Embora não sentisse falta de nada, quis começar a trabalhar cedo.
Na capital claro está, onde enquanto criança, vinha amiúde durante as férias escolares, umas vezes para casa duns tios que viviam no Chiado em plena Rua Garrett, outras vezes para casa de uns primos em Cascais.
Queria ter a minha independência financeira e poder viajar, uma das coisas que ainda hoje mais amo fazer.
Quando comecei a receber os meus primeiros ordenados instalou-se, fixamente, na minha mente, a ideia de adquirir o meu primeiro património !
Por muito que se esforcem, não adivinharão o que foi !
Um carro ? Não, não foi um carro nem sequer ... uma simples bicicleta !
Uma casa ? Não, não foi comprar uma casa !
Pasme-se, o que eu queria mesmo era comprar uma cadeira de baloiço !
Até hoje não entendo o motivo, o que pode ter levado uma jovem de dezoito anos a fixar-se na ideia de adquiir uma cadeira de baloiço ?
O certo é que ficava fascinada sempre que numa loja de móveis me deparava com uma cadeira de baloiço.
E se bem pensado, melhor feito.
E lá apareci, na casa da tia onde fui viver quando comecei a trabalhar, com a dita cadeira, sem saber muito bem onde a iria colocar ou, sequer, ter pedido autorização para a colocar em casa que não era minha. Mas feliz, muito feliz com a minha primeira aquisição, digamos, patrimonial !
Aquela cadeira acompanha-me até hoje.
Durante a minha primeira gravidez e naquela que foi a minha primeira casa, era a cadeira preferida para, no final do dia de trabalho, usufruir de momentos únicos de relaxamento e descontração. Muitas vezes, muitas vezes mesmo, ao som de uma maravilhosa caixinha de música amarela que comprei logo que soube que ia ter um filho.

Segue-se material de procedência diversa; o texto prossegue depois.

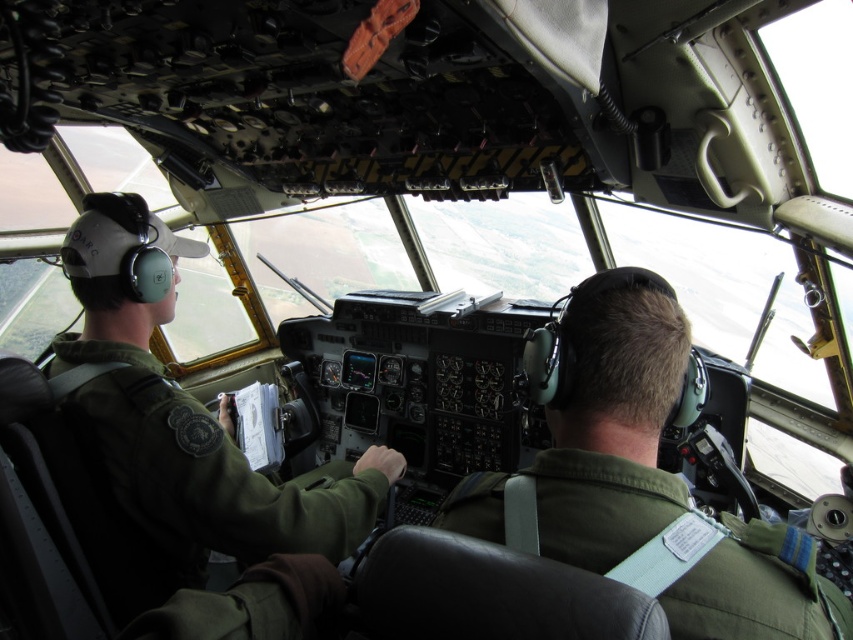 You are a technician standing 30 inches away from the cockpit entrance. You need to reach the green fabric pilot at center to hand them a critical document. Can you reach them without moving closer?

The green fabric pilot at center is 28.12 inches away from viewer, so yes, the technician can reach them without moving closer since the distance is within the 30 inches range.

You are a passenger sitting in the back of the aircraft. You notice two green fabric items in the cockpit. Which one is closer to you, the green fabric pilot at center or the green fabric uniform at left?

The green fabric pilot at center is closer to you than the green fabric uniform at left. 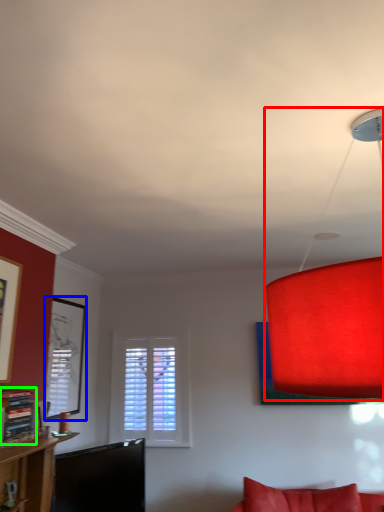 Question: Which is nearer to the lamp (highlighted by a red box)? picture frame (highlighted by a blue box) or shelf (highlighted by a green box).

Choices:
 (A) picture frame
 (B) shelf

Answer: (B) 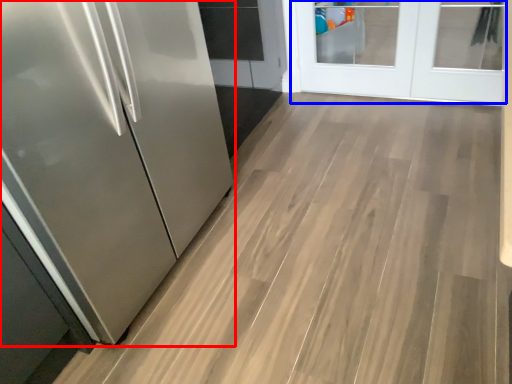 Question: Which of the following is the farthest to the observer, refrigerator (highlighted by a red box) or door (highlighted by a blue box)?

Choices:
 (A) refrigerator
 (B) door

Answer: (B) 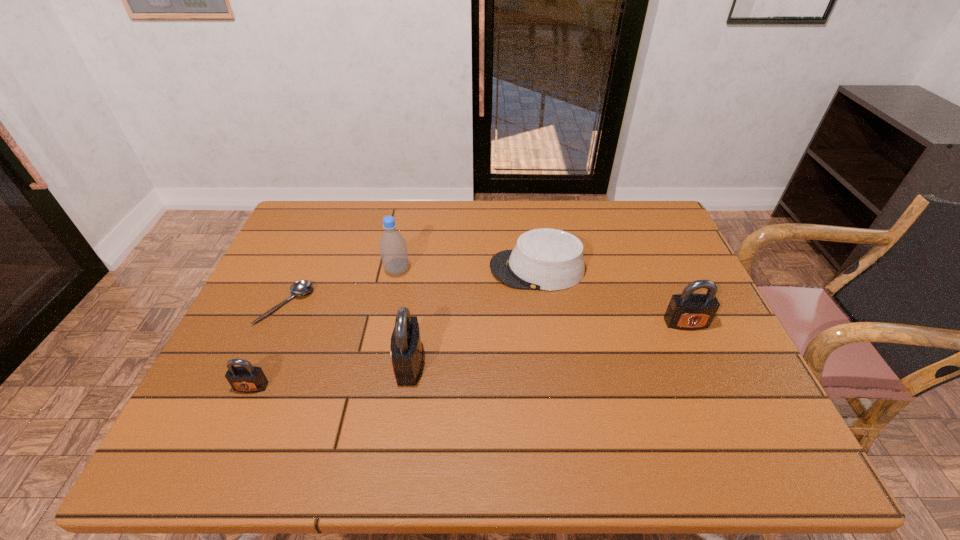 This screenshot has width=960, height=540. What are the coordinates of `free space that satisfies the following two spatial constraints: 1. on the front of the farthest padlock near the keyhole; 2. on the front of the second padlock from right to left near the keyhole` in the screenshot? It's located at (704, 363).

Image resolution: width=960 pixels, height=540 pixels. I want to click on vacant region that satisfies the following two spatial constraints: 1. on the front of the farthest padlock near the keyhole; 2. on the front of the second padlock from left to right near the keyhole, so click(704, 363).

Find the location of a particular element. Image resolution: width=960 pixels, height=540 pixels. free region that satisfies the following two spatial constraints: 1. on the back side of the third object from left to right; 2. on the right side of the shortest object is located at coordinates (301, 270).

You are a GUI agent. You are given a task and a screenshot of the screen. Output one action in this format:
    pyautogui.click(x=<x>, y=<y>)
    Task: Click on the vacant space that satisfies the following two spatial constraints: 1. on the front-facing side of the fifth object from left to right; 2. on the front of the leftmost padlock near the keyhole
    This screenshot has height=540, width=960.
    Given the screenshot: What is the action you would take?
    pyautogui.click(x=554, y=387) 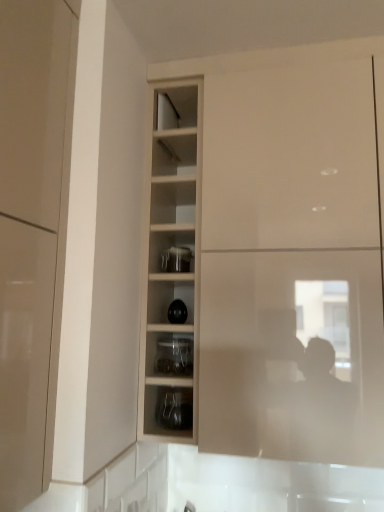 Question: Is wooden shelves at center in front of or behind transparent glass jar at center in the image?

Choices:
 (A) behind
 (B) front

Answer: (B)

Question: Would you say wooden shelves at center is inside or outside transparent glass jar at center?

Choices:
 (A) outside
 (B) inside

Answer: (A)

Question: Which is farther from the clear glass jar at center, placed as the first shelf when sorted from top to bottom?

Choices:
 (A) glossy beige cabinet at left, acting as the 1th cabinetry starting from the left
 (B) matte white cabinet at center, which is the 2th cabinetry in front-to-back order
 (C) matte black jar at center, the second shelf positioned from the top
 (D) transparent glass jar at center
 (E) wooden shelves at center

Answer: (A)

Question: Considering the real-world distances, which object is closest to the matte black jar at center, the second shelf positioned from the top?

Choices:
 (A) transparent glass jar at center
 (B) clear glass jar at center, marked as the second shelf in a bottom-to-top arrangement
 (C) matte white cabinet at center, marked as the first cabinetry in a back-to-front arrangement
 (D) wooden shelves at center
 (E) glossy beige cabinet at left, the 2th cabinetry in the back-to-front sequence

Answer: (B) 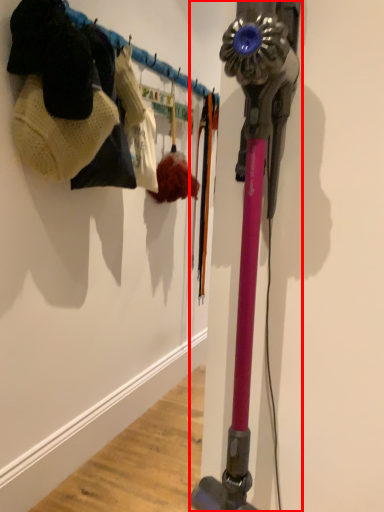 Question: In this image, where is vacuum (annotated by the red box) located relative to clothing?

Choices:
 (A) left
 (B) right

Answer: (B) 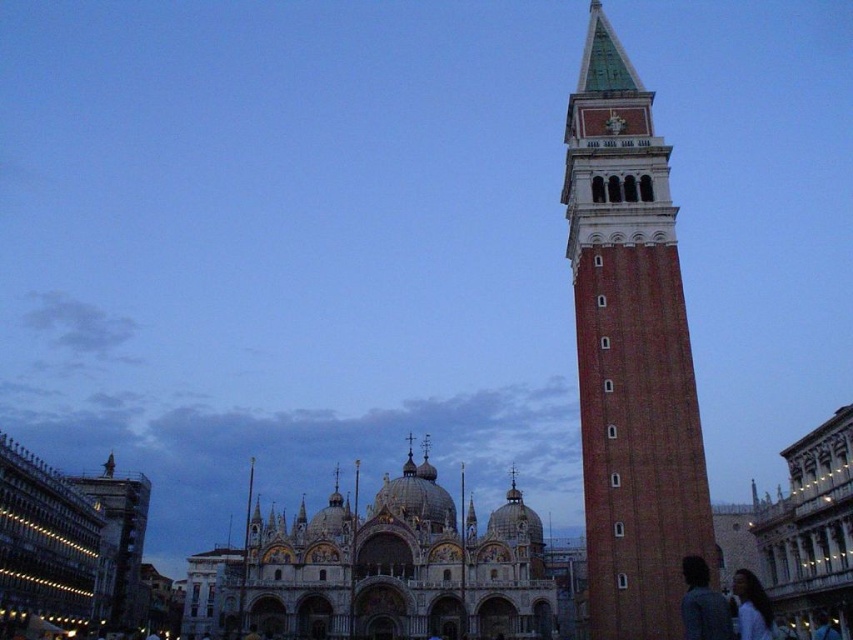 Question: Does dark hair at center lie behind white matte shirt at lower right?

Choices:
 (A) no
 (B) yes

Answer: (A)

Question: Which is farther from the white matte shirt at lower right?

Choices:
 (A) dark hair at center
 (B) brick tower at right
 (C) white marble cathedral at center

Answer: (C)

Question: Is white marble cathedral at center to the right of dark hair at center from the viewer's perspective?

Choices:
 (A) no
 (B) yes

Answer: (A)

Question: Does white marble cathedral at center come behind white matte shirt at lower right?

Choices:
 (A) no
 (B) yes

Answer: (B)

Question: Which is nearer to the white matte shirt at lower right?

Choices:
 (A) brick tower at right
 (B) white marble cathedral at center
 (C) dark hair at center

Answer: (C)

Question: Which point is farther from the camera taking this photo?

Choices:
 (A) (683, 568)
 (B) (610, 484)
 (C) (469, 552)
 (D) (753, 576)

Answer: (C)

Ainda hoje lembro a música suave daquela caixinha amarela - um pintainho amarelo que piscava os olhos enquanto a música ia fazendo subir o cordelinho, até acabar. Simultaneamente, folheava revistas de decoração, que chegaram a empilhar-se às dezenas, em jeito de coleção.
Um dia vou estudar a influência destas pequenas coisas na nossa mente e nas nossas vidas.
Até porque uma das paixões do meu primeiro filho, penso que conseguem adivinhar qual é !
A música, está bom de ver ! E a minha segunda filha apaixonou-se pela história de arte, que embora seja muito mais abrangente também contempla a estética do mobiliário e da decoração.
E eu ? Porque será que fui impulsionada a comprar aquela cadeira de baloiço ?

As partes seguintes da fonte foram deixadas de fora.